Według Międzynarodowego Zrzeszenia Przewoźników Powietrznych, Polska to jeden z najdynamiczniej rozwijających się rynków pasażerskich. Integracja z Unią Europejską, liberalizacja i pojawienie się tanich przewoźników - wszystko to powoduje, że branża się rozwija. Większy ruch to nie tylko większe przychody linii lotniczych, ale także zyski dla innych przedsiębiorstw.
Obsługa samolotów
Bezpośrednim beneficjentem wzmożonej liczby lotów są firmy handlingowe - zajmują się obsługą pasażerów i samolotów już po lądowaniu. Tzw. handling to szerokie pojęcie. Mieści się w nim m.in. podstawianie schodów i autokarów na płytę lotniska, transport bagażu, chłodzenie i podgrzewanie silników, holowanie, czyszczenie pokładu oraz wszelka pomoc dla załogi. I choć po polskim niebie lata coraz więcej linii lotniczych, przychody z tego typu usług historycznie już dzielą między siebie właściwie dwie firmy: Polskie Linie Lotnicze LOT i Przedsiębiorstwo Porty Lotnicze.
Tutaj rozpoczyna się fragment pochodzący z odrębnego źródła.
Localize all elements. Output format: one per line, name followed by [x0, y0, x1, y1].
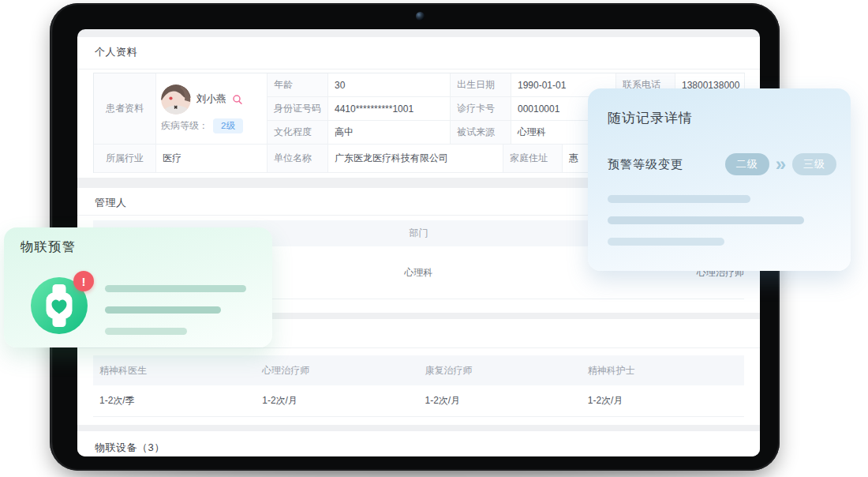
field-value: 4410**********1001 [328, 97, 451, 121]
iot-alert-title: 物联预警 [21, 238, 76, 256]
field-value: 医疗 [156, 145, 268, 173]
schedule-header-cell: 康复治疗师 [419, 364, 582, 377]
alert-badge-icon: ! [73, 271, 94, 291]
schedule-value-cell: 1-2次/季 [93, 394, 256, 408]
camera-icon [416, 12, 425, 21]
placeholder-bar [608, 238, 724, 246]
field-label: 出生日期 [451, 73, 511, 97]
field-label: 被试来源 [451, 121, 511, 145]
schedule-header-cell: 心理治疗师 [256, 364, 418, 377]
double-chevron-icon: » [776, 155, 786, 174]
devices-panel: 物联设备（3） [77, 431, 760, 456]
schedule-value-cell: 1-2次/月 [582, 394, 744, 408]
disease-level-badge: 2级 [213, 118, 243, 133]
dept-header: 部门 [260, 227, 577, 240]
placeholder-bar [105, 285, 246, 292]
schedule-value-cell: 1-2次/月 [256, 394, 418, 408]
profile-section-title: 个人资料 [95, 45, 137, 59]
placeholder-bar [105, 328, 187, 335]
patient-row-label: 患者资料 [94, 73, 156, 145]
placeholder-bar [608, 195, 750, 203]
placeholder-bar [608, 216, 804, 224]
schedule-header-cell: 精神科医生 [93, 364, 256, 377]
warning-level-change-label: 预警等级变更 [608, 157, 683, 172]
page: 个人资料 患者资料 [0, 0, 868, 477]
level-from-pill: 二级 [725, 153, 769, 175]
warning-level-change-row: 预警等级变更 二级 » 三级 [608, 153, 836, 175]
field-label: 文化程度 [268, 121, 328, 145]
field-label: 所属行业 [94, 145, 156, 173]
devices-section-title: 物联设备（3） [95, 441, 165, 455]
field-label: 诊疗卡号 [451, 97, 511, 121]
field-label: 家庭住址 [503, 145, 563, 173]
field-value: 广东医龙医疗科技有限公司 [328, 145, 503, 173]
patient-identity-cell: 刘小燕 疾病等级： 2级 [156, 73, 268, 145]
iot-alert-card: 物联预警 ! [4, 227, 272, 347]
avatar[interactable] [161, 85, 191, 115]
followup-card: 随访记录详情 预警等级变更 二级 » 三级 [588, 88, 851, 271]
followup-title: 随访记录详情 [608, 109, 693, 127]
dept-value: 心理科 [260, 266, 577, 280]
field-label: 年龄 [268, 73, 328, 97]
placeholder-bar [105, 306, 221, 314]
smartwatch-icon: ! [31, 277, 88, 334]
field-label: 单位名称 [268, 145, 328, 173]
schedule-table-header: 精神科医生 心理治疗师 康复治疗师 精神科护士 [93, 355, 744, 385]
manager-section-title: 管理人 [95, 196, 127, 210]
field-value: 高中 [328, 121, 451, 145]
schedule-value-cell: 1-2次/月 [419, 394, 582, 408]
disease-level-label: 疾病等级： [161, 119, 208, 133]
magnifier-icon[interactable] [232, 94, 243, 105]
level-to-pill: 三级 [792, 153, 836, 175]
schedule-table-row: 1-2次/季 1-2次/月 1-2次/月 1-2次/月 [93, 385, 744, 417]
field-label: 身份证号码 [268, 97, 328, 121]
schedule-header-cell: 精神科护士 [582, 364, 744, 377]
divider [77, 347, 760, 348]
field-value: 30 [328, 73, 451, 97]
patient-name: 刘小燕 [196, 92, 226, 106]
schedule-table: 精神科医生 心理治疗师 康复治疗师 精神科护士 1-2次/季 1-2次/月 1-… [93, 355, 744, 417]
divider [77, 69, 760, 69]
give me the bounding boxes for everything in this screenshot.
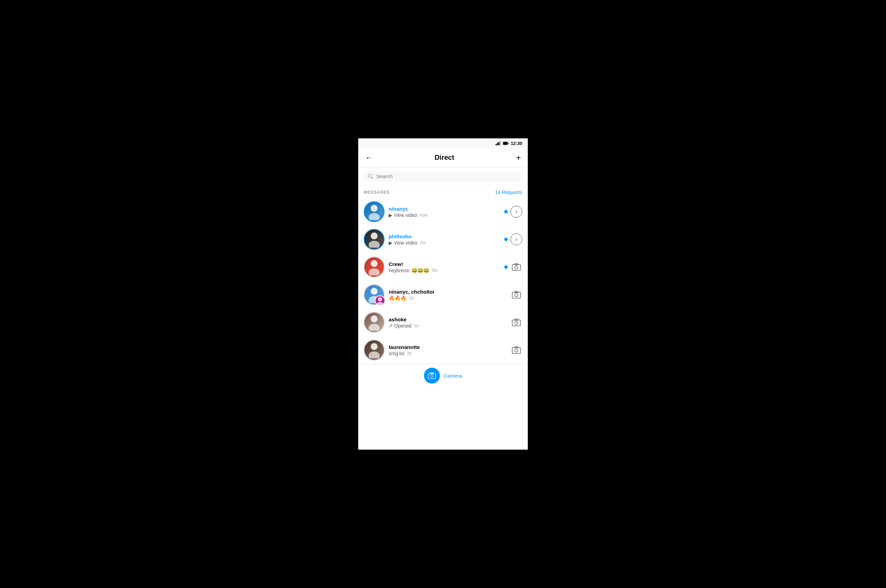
message-item-ninanyc[interactable]: ninanyc ▶ View video now ›	[358, 198, 528, 225]
avatar-wrapper-phillsohn	[364, 229, 385, 250]
back-button[interactable]: ←	[364, 152, 374, 164]
messages-header: MESSAGES 14 Requests	[358, 185, 528, 198]
avatar-phillsohn	[364, 229, 385, 250]
svg-rect-5	[503, 142, 507, 145]
svg-rect-1	[497, 143, 498, 145]
svg-rect-32	[512, 348, 520, 354]
add-button[interactable]: +	[514, 152, 522, 164]
message-preview-group: 🔥🔥🔥 1h	[389, 296, 510, 301]
search-input[interactable]	[376, 173, 518, 179]
play-button-phillsohn[interactable]: ›	[510, 234, 522, 245]
message-info-ashoke: ashoke ↗ Opened 1h	[389, 316, 510, 328]
unread-dot-ninanyc	[504, 210, 508, 213]
status-time: 12:30	[511, 141, 522, 146]
camera-button-lauren[interactable]	[510, 344, 522, 356]
camera-button-crew[interactable]	[510, 261, 522, 273]
svg-point-30	[371, 343, 378, 350]
svg-rect-27	[512, 320, 520, 326]
avatar-wrapper-lauren	[364, 340, 385, 360]
svg-point-20	[378, 297, 382, 301]
svg-rect-22	[512, 292, 520, 298]
avatar-wrapper-ashoke	[364, 312, 385, 333]
battery-icon	[503, 141, 509, 145]
status-bar: 12:30	[358, 138, 528, 148]
avatar-ashoke	[364, 312, 385, 333]
header: ← Direct +	[358, 148, 528, 167]
message-item-phillsohn[interactable]: phillsohn ▶ View video 2m ›	[358, 225, 528, 253]
message-preview-ninanyc: ▶ View video now	[389, 212, 504, 218]
message-actions-group	[510, 289, 522, 301]
svg-point-14	[369, 268, 380, 275]
svg-line-8	[372, 177, 373, 178]
message-info-lauren: laurenanntte omg lol 2h	[389, 344, 510, 356]
search-icon	[368, 174, 373, 179]
search-bar	[358, 167, 528, 185]
message-item-ashoke[interactable]: ashoke ↗ Opened 1h	[358, 309, 528, 336]
message-preview-lauren: omg lol 2h	[389, 351, 510, 356]
sub-avatar-group	[375, 296, 385, 306]
avatar-ninanyc	[364, 201, 385, 222]
message-preview-crew: heybrena: 😂😂😂 5m	[389, 268, 504, 273]
svg-point-21	[376, 302, 384, 305]
phone-container: 12:30 ← Direct + MESSAGES 14 Requests	[358, 138, 528, 450]
message-name-phillsohn: phillsohn	[389, 234, 504, 239]
message-item-lauren[interactable]: laurenanntte omg lol 2h	[358, 336, 528, 364]
svg-point-31	[369, 351, 380, 358]
svg-rect-2	[498, 142, 499, 145]
svg-point-11	[371, 232, 378, 239]
requests-link[interactable]: 14 Requests	[495, 189, 522, 195]
message-actions-ashoke	[510, 316, 522, 328]
svg-point-10	[369, 213, 380, 220]
message-name-ninanyc: ninanyc	[389, 206, 504, 212]
svg-point-26	[369, 324, 380, 331]
svg-point-9	[371, 205, 378, 212]
messages-section: MESSAGES 14 Requests ninanyc ▶ View vide…	[358, 185, 528, 364]
signal-icon	[496, 141, 501, 145]
avatar-wrapper-crew	[364, 256, 385, 278]
svg-rect-3	[500, 141, 501, 145]
svg-rect-34	[514, 346, 518, 348]
svg-rect-17	[514, 264, 518, 265]
message-name-crew: Crew!	[389, 261, 504, 267]
search-wrapper	[364, 171, 522, 182]
page-title: Direct	[435, 154, 454, 162]
svg-rect-15	[512, 265, 520, 270]
message-actions-crew	[504, 261, 522, 273]
svg-rect-29	[514, 319, 518, 320]
svg-point-12	[369, 241, 380, 248]
svg-point-28	[515, 321, 518, 324]
play-button-ninanyc[interactable]: ›	[510, 206, 522, 218]
message-name-lauren: laurenanntte	[389, 344, 510, 350]
message-preview-ashoke: ↗ Opened 1h	[389, 323, 510, 328]
avatar-crew	[364, 256, 385, 278]
svg-point-23	[515, 294, 518, 297]
message-info-ninanyc: ninanyc ▶ View video now	[389, 206, 504, 218]
message-info-crew: Crew! heybrena: 😂😂😂 5m	[389, 261, 504, 273]
bottom-bar: Camera	[358, 364, 528, 388]
avatar-wrapper-group	[364, 284, 385, 305]
camera-button-group[interactable]	[510, 289, 522, 301]
message-actions-phillsohn: ›	[504, 234, 522, 245]
message-name-ashoke: ashoke	[389, 316, 510, 322]
message-info-group: ninanyc, chchoitoi 🔥🔥🔥 1h	[389, 289, 510, 301]
svg-rect-0	[496, 144, 496, 145]
unread-dot-phillsohn	[504, 238, 508, 241]
message-actions-ninanyc: ›	[504, 206, 522, 218]
svg-point-13	[371, 260, 378, 267]
camera-button-ashoke[interactable]	[510, 316, 522, 328]
message-preview-phillsohn: ▶ View video 2m	[389, 240, 504, 246]
message-actions-lauren	[510, 344, 522, 356]
message-info-phillsohn: phillsohn ▶ View video 2m	[389, 234, 504, 246]
svg-point-33	[515, 349, 518, 352]
svg-point-36	[430, 375, 433, 377]
svg-point-16	[515, 266, 518, 269]
messages-label: MESSAGES	[364, 190, 390, 195]
unread-dot-crew	[504, 265, 508, 269]
message-item-group[interactable]: ninanyc, chchoitoi 🔥🔥🔥 1h	[358, 281, 528, 309]
status-icons: 12:30	[496, 141, 522, 146]
camera-main-button[interactable]	[424, 368, 440, 384]
svg-rect-35	[428, 374, 436, 379]
message-item-crew[interactable]: Crew! heybrena: 😂😂😂 5m	[358, 253, 528, 281]
svg-rect-37	[430, 372, 434, 374]
svg-rect-6	[508, 142, 509, 144]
W lipcu tego roku LOT zamienił się udziałami w spółkach handlingowych z PPL. Dzięki wymianie Porty Lotnicze zyskały udziały w operatorach na lotniskach w Krakowie, Poznaniu, Gdańsku i Szczecinie. Są teraz ich jedynym właścicielem. W zamian LOT otrzymał resztę udziałów PPL w spółce LOT Ground Services, jednym z dwóch operatorów na warszawskim Okęciu. Polski przewoźnik pozostawił sobie jeszcze 50% udziałów w WRO-LOT (świadczy usługi handlingowe we Wrocławiu), a także GTL-LOT (Katowice). Partnerem narodowego przewoźnika w tych spółkach są powiązani z samorządami zarządcy lotnisk.